I posted a simplified version of my question here:

And put up sample code here:

I'm fairly sure that the timing difference has something do with the internal details of the Loop Stream Detector or Decoded Instruction Cache combined with the exact timings of when the store and load are issued.   Alignment of the loop plays a definite role, extending to granularities much greater than a cache line.  But I still haven't been able to put all the pieces together to figure out what's really happening, or which performance counter measurements can best distinguish between the fast and the slow cases.


Black Belt

>>>I'm fairly sure that the timing difference has something do with the internal details of the Loop Stream Detector or Decoded Instruction Cache combined with the exact timings of when the store and load are issued. >>>

I am not sure if really LSD is used because of call/ret instructions which change code control flow.On the other hand probably  call/ret are just like unconditional jumps to known beforehand  target.

Btw, if you have VTune installed you can profile two version of the loop one with call instruction and one without  and hope that profiler will sched some light on that mystery.

Black Belt
   400880:       48 8b 15 c1 07 20 00    mov    0x2007c1(%rip),%rdx  # 601048 <counter>
   400887:       48 83 c2 01             add    $0x1,%rdx
   40088b:       83 e8 01                sub    $0x1,%eax
   40088e:       48 89 15 b3 07 20 00    mov    %rdx,0x2007b3(%rip)  # 601048 <counter>
   400895:       75 e9                   jne    400880 <loop8+0x20>

>>>And put up sample code here:>>>

Please perform if possible VTune analysis of every function.
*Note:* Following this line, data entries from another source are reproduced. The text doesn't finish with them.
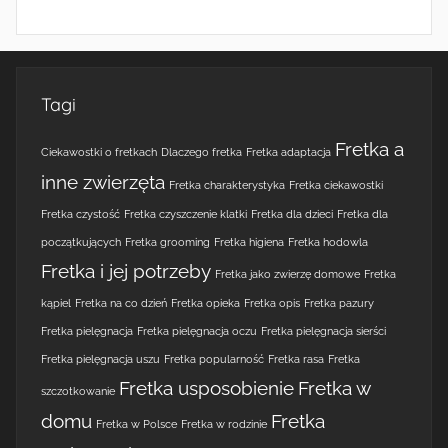
Tagi
Fretka a
Ciekawostki o fretkach
Dlaczego fretka
Fretka adaptacja
inne zwierzęta
Fretka charakterystyka
Fretka ciekawostki
Fretka czystość
Fretka czyszczenie klatki
Fretka dla dzieci
Fretka dla
początkujących
Fretka grooming
Fretka higiena
Fretka hodowla
Fretka i jej potrzeby
Fretka jako zwierzę domowe
Fretka
kąpiel
Fretka na co dzień
Fretka opieka
Fretka opis
Fretka pazury
Fretka pielęgnacja
Fretka pielęgnacja oczu
Fretka pielęgnacja sierści
Fretka pielęgnacja uszu
Fretka popularność
Fretka rasa
Fretka
Fretka usposobienie
Fretka w
szczotkowanie
domu
Fretka
Fretka w Polsce
Fretka w rodzinie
Start with Basic Hotspot Analysis. It is very hard to precisely explain what really is happening during various functions execution.
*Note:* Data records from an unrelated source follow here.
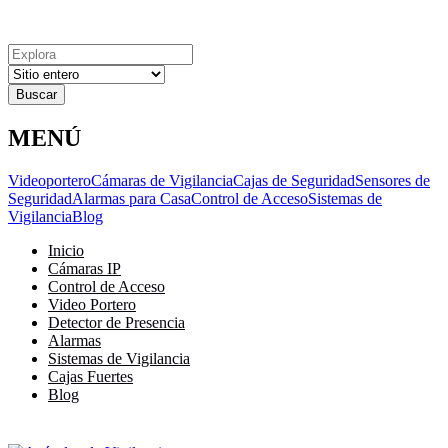
Explora
Cerrar
Menu
Cerrar
Resultados
para
MENÚ
Videoportero
Cámaras de Vigilancia
Cajas de Seguridad
Sensores de
Seguridad
Alarmas para Casa
Control de Acceso
Sistemas de
Vigilancia
Blog
Inicio
Cámaras IP
Control de Acceso
Video Portero
Detector de Presencia
Alarmas
Sistemas de Vigilancia
Cajas Fuertes
Blog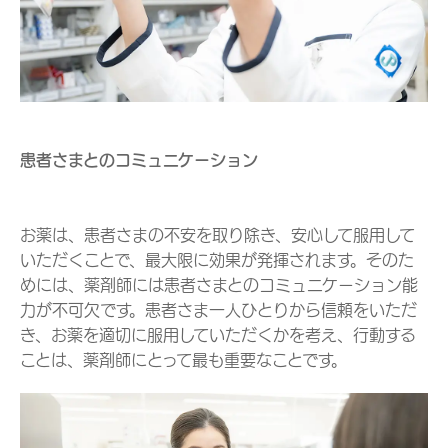
患者さまとのコミュニケーション
お薬は、患者さまの不安を取り除き、安心して服用して
いただくことで、最大限に効果が発揮されます。そのた
めには、薬剤師には患者さまとのコミュニケーション能
力が不可欠です。患者さま一人ひとりから信頼をいただ
き、お薬を適切に服用していただくかを考え、行動する
ことは、薬剤師にとって最も重要なことです。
I suppose that posted above loop was processed by LSD  beside speeding up execution by reducing macro-instructions fetch/decoding cycles I cannot explain such a big variation during the execution of various functions.


Hi Ilya --

Thanks for your continued attention.  I've managed to come up with an even more succinct example of what I think is the same issue:

; Minimal example, see also
; To build (Linux):
;   nasm -felf64 func.asm
;   ld func.o
; Then run:
;   perf stat -r10 ./a.out
; On Haswell and Sandy Bridge, observed runtime varies 
; ~15% depending on whether sub or sbb is used in the loop
section .text
global _start
  push qword 0h       ; put counter variable on stack
  jmp loop            ; jump to function
align 64              ; function alignment.
  mov rcx, 1000000000
align 64              ; loop alignment.
  mov rax, [rsp]
  add rax, 1h
  mov [rsp], rax
; sbb rcx, 1h         ; which is faster: sbb or sub?
  sub rcx, 1h         ; switch, time it, and find out
  jne l               ; (rot13 spoiler: foo vf snfgre ol 15%)
fin:                  ; If that was too easy, explain why.
  mov eax, 60
  xor edi, edi        ; End of program. Exit with code 0

It's a mindbender, but I think I'm starting to understand it.  I've been looking at it with 'likwid' and 'perf'.  I'll try to explore it with VTune as well.  


Black Belt

>>>Thanks for your continued attention. >>>

You are welcome.

Regarding my answer #5 I think that counter variable has high temporal locality , but I do not know if that can be responsible for execution time variation. Try to check with VTune if that code has also Front-End stalls. On the other hand I am not sure if there are a significant Front-End stalls because of aferomentioned temporal locality of the counter variable. I suppose that bulk of the processing is done on cached value.Variation in time measurement can be due to code sharing execution units and cache in HyperThreading scenario. Moreover there are various more priviledged threads and ISRs which can preempt your code at various moments during the program execution.